From gas to electricity for rental households

I remember going to inspect rentals and being stoked to find a gas cooktop in the kitchen. Like many of us, I've had bad experiences of old electric stovetops that take an age to heat up and cool down. It's also sometimes unclear when they are even on, and I've burnt many a teatowel this way. Gas is what I (and my housemates, unhappy about burnt teatowels) wanted. 

I never want to see one of these again.

But in coming years, this isn't going to be so true. Gas is a fossil fuel and we need to stop burning it in our homes (it's also often more expensive, and it causes indoor air pollution which causes asthma). So it's becoming much more common for homes to be all-electric. Reverse-cycle AC is replacing gas heaters and gas stoves are being replaced by electric induction stoves which, thank heavens, do not have the many disadvantages of old-school electric cookers.

This is an exciting opportunity for people renting. No gas connection fees! Less childhood asthma! Being able to cool your home in summer! But there are also risks. In this little post I want to outline some risks and how Better Renting is thinking about this issue.

The main risk is this: people who rent are unique in that we don't have control over the appliances in our homes. It's not up to you to replace a gas heater with an electric AC. We're stuck with what our landlords offer and asking nicely is at best useless and at worst it puts you at risk of eviction.

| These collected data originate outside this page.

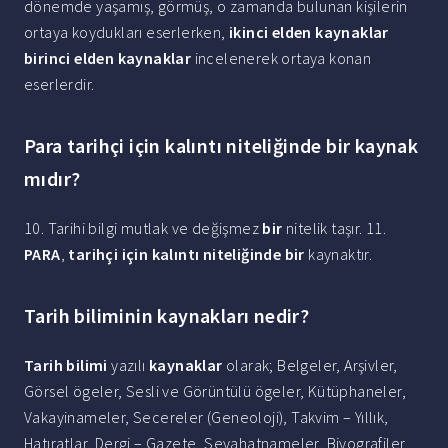
dönemde yaşamış, görmüş, o zamanda bulunan kişilerin
ortaya koydukları eserlerken,
ikinci elden kaynaklar
birinci elden kaynaklar
incelenerek ortaya konan
eserlerdir.
Para tarihçi için kalıntı niteliğinde bir kaynak
mıdır?
10. Tarihi bilgi mutlak ve değişmez
bir
nitelik taşır. 11.
PARA
,
tarihçi için kalıntı niteliğinde bir
kaynaktır.
Tarih biliminin kaynakları nedir?
Tarih bilimi
yazılı
kaynaklar
olarak; Belgeler, Arşivler,
Görsel ögeler, Sesli ve Görüntülü ögeler, Kütüphaneler,
Vakayinameler, Secereler (Geneoloji), Takvim – Yıllık,
Hatıratlar, Dergi – Gazete, Seyahatnameler, Biyografiler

This on its own wouldn't be so bad but the problem is that gas is becoming more and more expensive. The first part of this is just that there's no more cheap gas left. We've already used a lot of it, and Australia is exporting a whole lot of what's left. At a pretty basic level, gas costs more now than it used to.

But not only that. If gas costs more, people start using less. Some people (lucky owner-occupiers) will go all-electric. This cuts their bills, and it's essential to cut climate pollution. But...someone has to keep paying for the current gas network. And with fewer people paying, the cost per household will go up. The "someone" left paying will be the people with the least control over their appliances. This is likely to include renters.

So it's great to think about a whole bunch of people being able to transition their homes and enjoying cheaper and cleaner energy. It's not so great to think about renters being left behind paying higher prices for a fuel source that makes their families sick.

So what can we do about this? This is a hard question. Answers will have to come from consultation and dialogue, and input from affected communities. But there a few things that can help.

One thing that helps a lot is making our homes more energy efficient through minimum energy efficiency standards for rentals. If renters don't need to use as much energy to stay warm in winter, this will help to offset any increases in fuel costs. It will reduce the risk of people being in fuel poverty, unable to afford to keep their home at a healthy temperature.

The second thing is thinking about how we swap the appliances in rental properties. The best time to do this is when an appliance has failed and is being replaced: we don't need to do it all at once. Governments could allow existing gas appliances to remain until end of life, but then require efficient electric replacements. The case for doing this is particularly strong in rental homes: if a landlord is making money renting out a property, maybe they also have a responsibility to prevent indoor pollution?

The third thing to do is change how we think about this. This transition needs to happen from a climate point of view, and it needs to happen quickly. But we have to keep in mind the housing costs facing households today: not just rents (which are going up) but the related energy costs (which are also going up!). When governments or civil society organisations are thinking about accelerating electrification at a household level, they must think about groups like renters, and consider what can be done to make sure these groups also benefit. The ACT Government is a good example of this: they are getting serious about electrification, while also planning a ceiling insulation standard for rentals, and providing home energy assessments to help more renters enjoy more efficient homes and lower power bills.

As our energy supplies change, unless governments have a hand on the tiller, existing inequities will be reproduced and possibly even worsened. With forward planning and input from communities on the frontline, the transition from gas to electricity can be a great thing for renters, helping to address many of the cost and health challenges we are already facing.